There are no studies in the literature examining CRK expression in BC. However, CRK has been shown to induce EMT and metastasis through the HGF/c-Met pathway in BC cells [18]. We aimed to examine whether a protein that takes place in EMT and metastasis is present in urine, and if so, how important it is from the diagnostic point of view. CRK concentration was significantly increased in BC samples compared to HC and follow-up patients (p = 0.002 and p = 0.043). In the logistic regression analysis, the contribution to the model was found to be significant with an odds ratio of 0.4904 (p = 0.0043).

Upregulation of VIM and fibronectin in MIBC has been associated with resistance to treatment and poor prognosis [20]. VIM concentration of BC patients was almost twofold of HC and follow-up patients; urinary VIM concentration is a very strong marker for the diagnosis of BC in the early stage (AUC = 0.941), but it is not strong enough for discriminating BC from HC (AUC = 775) or contributing to the logistic regression model (p > 0.05).

Urinary NMP22 is studied extensively in BC samples and FDA-approved 2 tests have been developed for BC diagnosis, but the results in the literature are quite contradictory, the sensitivity of urinary NMP22 tests ranges between 56 and 81% [19, 30]. Although we examined NMP22 with the idea that it might increase the power of the study, we found no significant difference in urinary NMP22 concentrations between sample groups.

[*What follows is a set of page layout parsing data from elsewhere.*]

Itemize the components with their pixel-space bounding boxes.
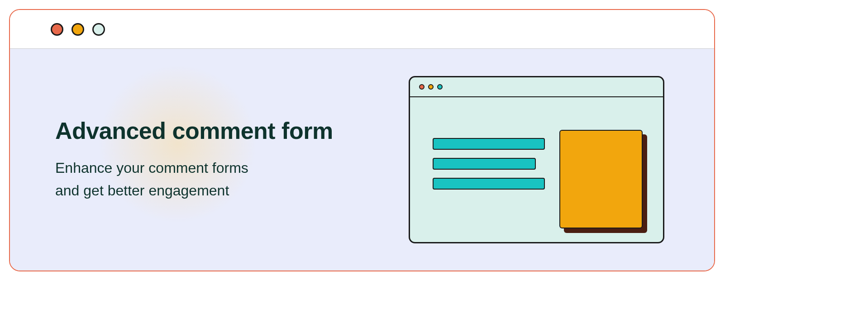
mini-window-icon xyxy=(409,76,664,243)
subheading-line-1: Enhance your comment forms xyxy=(55,160,248,176)
minimize-icon[interactable] xyxy=(72,23,84,36)
page-subheading: Enhance your comment forms and get bette… xyxy=(55,157,409,202)
text-line-icon xyxy=(433,158,536,170)
hero-text: Advanced comment form Enhance your comme… xyxy=(55,117,409,202)
subheading-line-2: and get better engagement xyxy=(55,182,229,199)
mini-maximize-icon xyxy=(437,84,443,90)
mini-title-bar xyxy=(410,77,663,97)
mini-minimize-icon xyxy=(428,84,434,90)
hero-illustration xyxy=(409,76,664,243)
page-heading: Advanced comment form xyxy=(55,117,409,144)
title-bar xyxy=(10,10,714,49)
content-area: Advanced comment form Enhance your comme… xyxy=(10,49,714,271)
card-icon xyxy=(559,130,643,228)
close-icon[interactable] xyxy=(51,23,63,36)
window-frame: Advanced comment form Enhance your comme… xyxy=(9,9,715,271)
mini-close-icon xyxy=(419,84,424,90)
text-line-icon xyxy=(433,138,545,150)
mini-body xyxy=(410,97,663,242)
maximize-icon[interactable] xyxy=(92,23,105,36)
text-line-icon xyxy=(433,178,545,190)
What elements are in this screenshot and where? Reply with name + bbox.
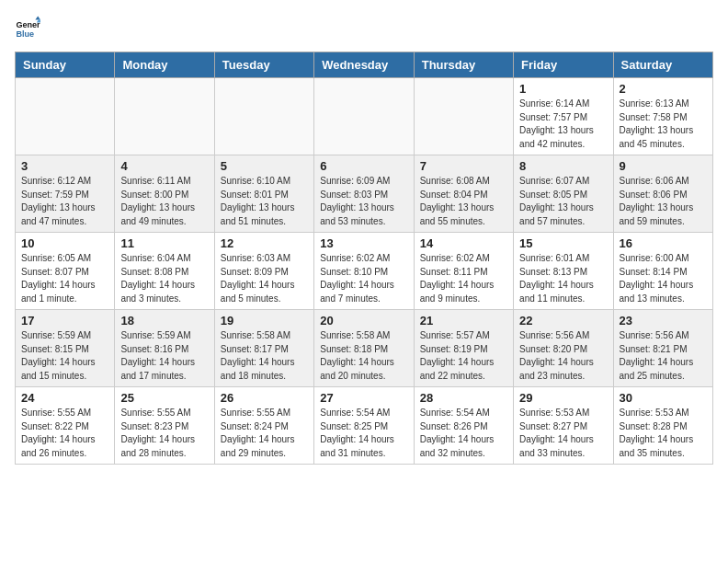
day-info: Sunrise: 5:59 AM Sunset: 8:16 PM Dayligh… bbox=[120, 329, 208, 383]
day-info: Sunrise: 5:55 AM Sunset: 8:23 PM Dayligh… bbox=[120, 407, 208, 460]
calendar-cell: 21Sunrise: 5:57 AM Sunset: 8:19 PM Dayli… bbox=[414, 310, 513, 387]
calendar-cell: 15Sunrise: 6:01 AM Sunset: 8:13 PM Dayli… bbox=[514, 233, 613, 310]
day-info: Sunrise: 6:04 AM Sunset: 8:08 PM Dayligh… bbox=[120, 252, 208, 305]
col-header-friday: Friday bbox=[514, 52, 613, 78]
day-info: Sunrise: 6:02 AM Sunset: 8:10 PM Dayligh… bbox=[320, 252, 407, 305]
day-number: 29 bbox=[519, 391, 607, 405]
day-number: 27 bbox=[320, 391, 407, 405]
calendar-cell: 17Sunrise: 5:59 AM Sunset: 8:15 PM Dayli… bbox=[16, 310, 115, 387]
day-info: Sunrise: 6:02 AM Sunset: 8:11 PM Dayligh… bbox=[420, 252, 507, 305]
day-info: Sunrise: 5:57 AM Sunset: 8:19 PM Dayligh… bbox=[420, 329, 507, 383]
calendar-cell: 5Sunrise: 6:10 AM Sunset: 8:01 PM Daylig… bbox=[214, 155, 313, 233]
day-number: 15 bbox=[519, 236, 607, 250]
day-number: 19 bbox=[221, 314, 308, 327]
day-info: Sunrise: 6:08 AM Sunset: 8:04 PM Dayligh… bbox=[420, 175, 507, 228]
day-info: Sunrise: 6:13 AM Sunset: 7:58 PM Dayligh… bbox=[620, 98, 707, 151]
calendar-cell: 19Sunrise: 5:58 AM Sunset: 8:17 PM Dayli… bbox=[214, 310, 313, 387]
calendar-cell: 24Sunrise: 5:55 AM Sunset: 8:22 PM Dayli… bbox=[16, 387, 115, 465]
day-info: Sunrise: 5:58 AM Sunset: 8:17 PM Dayligh… bbox=[221, 329, 308, 383]
day-number: 24 bbox=[21, 391, 108, 405]
svg-text:General: General bbox=[16, 20, 40, 29]
calendar-cell: 9Sunrise: 6:06 AM Sunset: 8:06 PM Daylig… bbox=[613, 155, 712, 233]
day-number: 21 bbox=[420, 314, 507, 327]
calendar-cell: 30Sunrise: 5:53 AM Sunset: 8:28 PM Dayli… bbox=[613, 387, 712, 465]
calendar-week-row: 24Sunrise: 5:55 AM Sunset: 8:22 PM Dayli… bbox=[16, 387, 713, 465]
day-info: Sunrise: 5:58 AM Sunset: 8:18 PM Dayligh… bbox=[320, 329, 407, 383]
day-number: 8 bbox=[519, 159, 607, 173]
logo: General Blue bbox=[15, 15, 44, 40]
day-number: 18 bbox=[120, 314, 208, 327]
day-number: 16 bbox=[620, 236, 707, 250]
calendar-cell: 1Sunrise: 6:14 AM Sunset: 7:57 PM Daylig… bbox=[514, 78, 613, 155]
col-header-sunday: Sunday bbox=[16, 52, 115, 78]
day-number: 30 bbox=[620, 391, 707, 405]
day-info: Sunrise: 6:01 AM Sunset: 8:13 PM Dayligh… bbox=[519, 252, 607, 305]
calendar-cell: 20Sunrise: 5:58 AM Sunset: 8:18 PM Dayli… bbox=[314, 310, 414, 387]
day-number: 13 bbox=[320, 236, 407, 250]
calendar-cell: 8Sunrise: 6:07 AM Sunset: 8:05 PM Daylig… bbox=[514, 155, 613, 233]
calendar-cell: 25Sunrise: 5:55 AM Sunset: 8:23 PM Dayli… bbox=[115, 387, 214, 465]
day-number: 23 bbox=[620, 314, 707, 327]
calendar-cell: 18Sunrise: 5:59 AM Sunset: 8:16 PM Dayli… bbox=[115, 310, 214, 387]
calendar-cell: 7Sunrise: 6:08 AM Sunset: 8:04 PM Daylig… bbox=[414, 155, 513, 233]
day-number: 20 bbox=[320, 314, 407, 327]
calendar-header-row: SundayMondayTuesdayWednesdayThursdayFrid… bbox=[16, 52, 713, 78]
day-info: Sunrise: 6:11 AM Sunset: 8:00 PM Dayligh… bbox=[120, 175, 208, 228]
day-number: 14 bbox=[420, 236, 507, 250]
day-info: Sunrise: 6:05 AM Sunset: 8:07 PM Dayligh… bbox=[21, 252, 108, 305]
day-number: 1 bbox=[519, 82, 607, 96]
day-number: 28 bbox=[420, 391, 507, 405]
logo-icon: General Blue bbox=[15, 15, 40, 40]
calendar-week-row: 1Sunrise: 6:14 AM Sunset: 7:57 PM Daylig… bbox=[16, 78, 713, 155]
calendar-week-row: 17Sunrise: 5:59 AM Sunset: 8:15 PM Dayli… bbox=[16, 310, 713, 387]
col-header-monday: Monday bbox=[115, 52, 214, 78]
col-header-tuesday: Tuesday bbox=[214, 52, 313, 78]
calendar-cell: 26Sunrise: 5:55 AM Sunset: 8:24 PM Dayli… bbox=[214, 387, 313, 465]
day-info: Sunrise: 5:55 AM Sunset: 8:22 PM Dayligh… bbox=[21, 407, 108, 460]
calendar: SundayMondayTuesdayWednesdayThursdayFrid… bbox=[15, 52, 713, 465]
day-info: Sunrise: 5:53 AM Sunset: 8:27 PM Dayligh… bbox=[519, 407, 607, 460]
day-number: 10 bbox=[21, 236, 108, 250]
day-info: Sunrise: 5:54 AM Sunset: 8:25 PM Dayligh… bbox=[320, 407, 407, 460]
day-info: Sunrise: 6:06 AM Sunset: 8:06 PM Dayligh… bbox=[620, 175, 707, 228]
day-info: Sunrise: 5:56 AM Sunset: 8:20 PM Dayligh… bbox=[519, 329, 607, 383]
calendar-cell bbox=[214, 78, 313, 155]
calendar-cell: 22Sunrise: 5:56 AM Sunset: 8:20 PM Dayli… bbox=[514, 310, 613, 387]
day-info: Sunrise: 5:56 AM Sunset: 8:21 PM Dayligh… bbox=[620, 329, 707, 383]
day-info: Sunrise: 6:07 AM Sunset: 8:05 PM Dayligh… bbox=[519, 175, 607, 228]
calendar-cell bbox=[414, 78, 513, 155]
calendar-cell: 27Sunrise: 5:54 AM Sunset: 8:25 PM Dayli… bbox=[314, 387, 414, 465]
day-info: Sunrise: 5:59 AM Sunset: 8:15 PM Dayligh… bbox=[21, 329, 108, 383]
day-info: Sunrise: 6:00 AM Sunset: 8:14 PM Dayligh… bbox=[620, 252, 707, 305]
day-info: Sunrise: 5:54 AM Sunset: 8:26 PM Dayligh… bbox=[420, 407, 507, 460]
calendar-cell: 28Sunrise: 5:54 AM Sunset: 8:26 PM Dayli… bbox=[414, 387, 513, 465]
col-header-saturday: Saturday bbox=[613, 52, 712, 78]
calendar-cell: 29Sunrise: 5:53 AM Sunset: 8:27 PM Dayli… bbox=[514, 387, 613, 465]
calendar-cell: 6Sunrise: 6:09 AM Sunset: 8:03 PM Daylig… bbox=[314, 155, 414, 233]
calendar-week-row: 3Sunrise: 6:12 AM Sunset: 7:59 PM Daylig… bbox=[16, 155, 713, 233]
svg-text:Blue: Blue bbox=[16, 29, 34, 39]
calendar-cell: 3Sunrise: 6:12 AM Sunset: 7:59 PM Daylig… bbox=[16, 155, 115, 233]
day-number: 6 bbox=[320, 159, 407, 173]
col-header-thursday: Thursday bbox=[414, 52, 513, 78]
calendar-cell bbox=[115, 78, 214, 155]
col-header-wednesday: Wednesday bbox=[314, 52, 414, 78]
calendar-cell bbox=[16, 78, 115, 155]
day-info: Sunrise: 5:53 AM Sunset: 8:28 PM Dayligh… bbox=[620, 407, 707, 460]
day-number: 22 bbox=[519, 314, 607, 327]
day-number: 7 bbox=[420, 159, 507, 173]
day-number: 25 bbox=[120, 391, 208, 405]
calendar-cell: 12Sunrise: 6:03 AM Sunset: 8:09 PM Dayli… bbox=[214, 233, 313, 310]
calendar-cell: 14Sunrise: 6:02 AM Sunset: 8:11 PM Dayli… bbox=[414, 233, 513, 310]
calendar-cell: 13Sunrise: 6:02 AM Sunset: 8:10 PM Dayli… bbox=[314, 233, 414, 310]
day-info: Sunrise: 6:09 AM Sunset: 8:03 PM Dayligh… bbox=[320, 175, 407, 228]
calendar-cell: 11Sunrise: 6:04 AM Sunset: 8:08 PM Dayli… bbox=[115, 233, 214, 310]
calendar-week-row: 10Sunrise: 6:05 AM Sunset: 8:07 PM Dayli… bbox=[16, 233, 713, 310]
calendar-cell: 4Sunrise: 6:11 AM Sunset: 8:00 PM Daylig… bbox=[115, 155, 214, 233]
day-number: 3 bbox=[21, 159, 108, 173]
calendar-cell: 16Sunrise: 6:00 AM Sunset: 8:14 PM Dayli… bbox=[613, 233, 712, 310]
day-info: Sunrise: 6:10 AM Sunset: 8:01 PM Dayligh… bbox=[221, 175, 308, 228]
day-number: 17 bbox=[21, 314, 108, 327]
day-number: 2 bbox=[620, 82, 707, 96]
day-number: 12 bbox=[221, 236, 308, 250]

In this study, urinary protein and exosomal miRNAs with the most significant differences in the diagnosis of BC were examined by logistic regression analysis. Logistic regression model was able to diagnose BC with 80% sensitivity and 88% specificity (AUC = 0.903). The same model was differentiated the LR patients from HC with 93% sensitivity, 97% specificity (AUC = 0.976). In LR early-stage patients, the panel is more sensitive, suggesting that changes in expression and concentration of molecules in the panel are early events in BC. Further culture studies clarify this idea. Nonetheless, our panel can prevent unnecessary cystoscopies, increase the patient comfort and reduce the economic burden of LR patients.

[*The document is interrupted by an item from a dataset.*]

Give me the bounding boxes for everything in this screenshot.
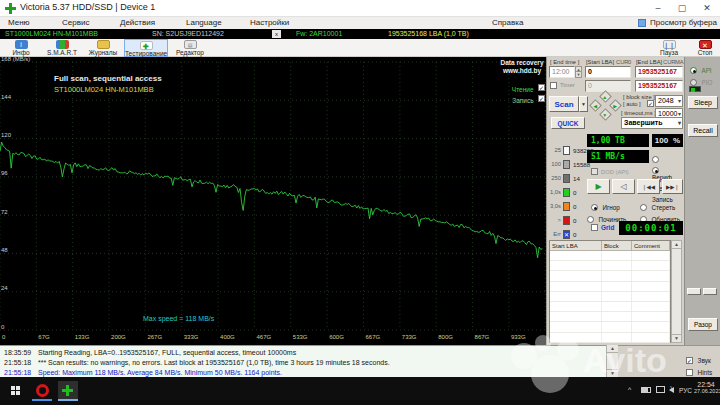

Using the same markers, it is highly advantageous in terms of labor, time and cost to distinguish both LR patients and BC from HC. Moreover, the inclusion of miRNAs in the model, not in terms of expression level, but in terms of the presence or absence of expression, will minimize the individual errors, since it will remove the normalization and quantitation steps of the experiments. The sensitivity and specificity of the panel developed were superior to urine cytology ranging from 30% and 86% to 83% and 43% in various studies, respectively.

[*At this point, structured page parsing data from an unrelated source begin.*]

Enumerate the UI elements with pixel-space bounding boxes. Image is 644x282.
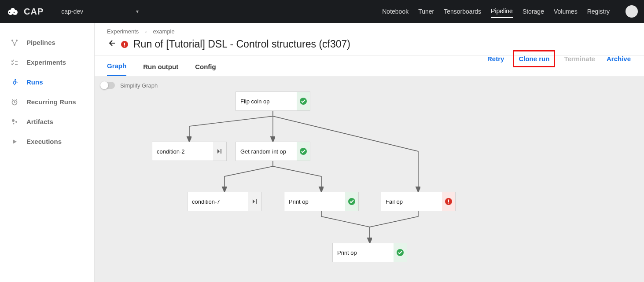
sidebar-item-pipelines[interactable]: Pipelines [0,33,94,52]
clock-icon [11,99,18,106]
retry-button[interactable]: Retry [487,55,504,62]
nav-notebook[interactable]: Notebook [382,5,408,18]
share-nodes-icon [11,39,18,46]
breadcrumb-root[interactable]: Experiments [107,28,139,35]
sidebar-item-recurring-runs[interactable]: Recurring Runs [0,92,94,112]
archive-button[interactable]: Archive [607,55,631,62]
node-label: Get random int op [236,148,286,155]
simplify-label: Simplify Graph [120,82,158,89]
graph-node-cond7[interactable]: condition-7 [187,192,262,211]
project-selector[interactable]: cap-dev ▾ [61,8,139,15]
nav-tuner[interactable]: Tuner [418,5,434,18]
logo-icon [7,7,20,16]
status-success-icon [394,243,407,262]
user-avatar[interactable] [626,5,638,18]
graph-node-failop[interactable]: Fail op [381,192,456,211]
page-title: Run of [Tutorial] DSL - Control structur… [133,38,350,50]
error-icon [121,41,128,48]
terminate-button: Terminate [564,55,595,62]
sidebar-item-label: Runs [26,78,43,86]
app-name: CAP [24,7,44,17]
running-icon [11,79,18,86]
nav-pipeline[interactable]: Pipeline [491,5,513,18]
graph-canvas[interactable]: Simplify Graph Flip coin opcondition-2Ge… [95,77,644,282]
bubbles-icon [11,118,18,125]
svg-point-3 [9,12,11,13]
sidebar-item-label: Recurring Runs [26,98,76,106]
breadcrumb: Experiments › example [107,28,632,35]
svg-rect-14 [124,43,125,45]
status-success-icon [345,192,358,211]
nav-tensorboards[interactable]: Tensorboards [444,5,481,18]
nav-volumes[interactable]: Volumes [554,5,578,18]
sidebar: Pipelines Experiments Runs Recurring Run… [0,23,95,282]
node-label: condition-2 [152,148,185,155]
svg-point-8 [15,79,16,81]
node-label: Flip coin op [236,98,269,105]
status-success-icon [297,142,310,161]
status-skip-icon [213,142,226,161]
checklist-icon [11,59,18,66]
node-label: Fail op [381,198,403,205]
sidebar-item-runs[interactable]: Runs [0,72,94,92]
sidebar-item-label: Experiments [26,59,66,66]
clone-run-button[interactable]: Clone run [513,50,555,67]
status-fail-icon [442,192,455,211]
node-label: condition-7 [188,198,220,205]
svg-point-11 [15,121,17,123]
svg-point-12 [13,123,15,124]
status-skip-icon [248,192,261,211]
sidebar-item-executions[interactable]: Executions [0,132,94,151]
chevron-right-icon: › [145,28,147,35]
project-name: cap-dev [61,8,83,15]
app-logo[interactable]: CAP [7,7,44,17]
sidebar-item-label: Pipelines [26,39,55,46]
nav-storage[interactable]: Storage [523,5,544,18]
simplify-toggle[interactable] [101,82,115,89]
svg-rect-15 [124,45,125,46]
sidebar-item-experiments[interactable]: Experiments [0,52,94,72]
back-button[interactable] [107,39,116,50]
tab-graph[interactable]: Graph [107,62,126,76]
graph-node-print2[interactable]: Print op [332,243,407,262]
nav-registry[interactable]: Registry [587,5,610,18]
svg-point-4 [14,12,15,13]
breadcrumb-leaf[interactable]: example [153,28,175,35]
svg-rect-20 [448,200,449,202]
node-label: Print op [284,198,309,205]
chevron-down-icon: ▾ [136,8,139,15]
run-actions: Retry Clone run Terminate Archive [487,54,631,64]
graph-node-getrand[interactable]: Get random int op [236,142,310,161]
svg-rect-21 [448,203,449,204]
play-icon [11,139,18,145]
graph-node-flip[interactable]: Flip coin op [236,92,310,111]
svg-point-10 [12,119,15,122]
top-nav: Notebook Tuner Tensorboards Pipeline Sto… [382,5,638,18]
node-label: Print op [333,249,357,256]
sidebar-item-artifacts[interactable]: Artifacts [0,112,94,132]
status-success-icon [297,92,310,110]
svg-point-2 [11,8,15,12]
tab-run-output[interactable]: Run output [143,63,178,76]
tab-config[interactable]: Config [195,63,216,76]
graph-node-cond2[interactable]: condition-2 [152,142,227,161]
sidebar-item-label: Executions [26,138,62,145]
sidebar-item-label: Artifacts [26,118,53,125]
graph-node-print1[interactable]: Print op [284,192,359,211]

The sensitivity and specificity of the panel we obtained is superior to urine cytology; using the same molecules to differentiate BC from HC and to differentiate LR BC from HC; Although it is more sensitive and specific than FDA-approved urine biomarkers, it should be analyzed in larger cohorts. Nevertheless, urine exosomal miR-19b1-5p, 136-3p, 139-5p expression and urinary APE1/Ref1, BLCA-4, CRK concentrations are promising candidates in terms of bladder cancer diagnosis.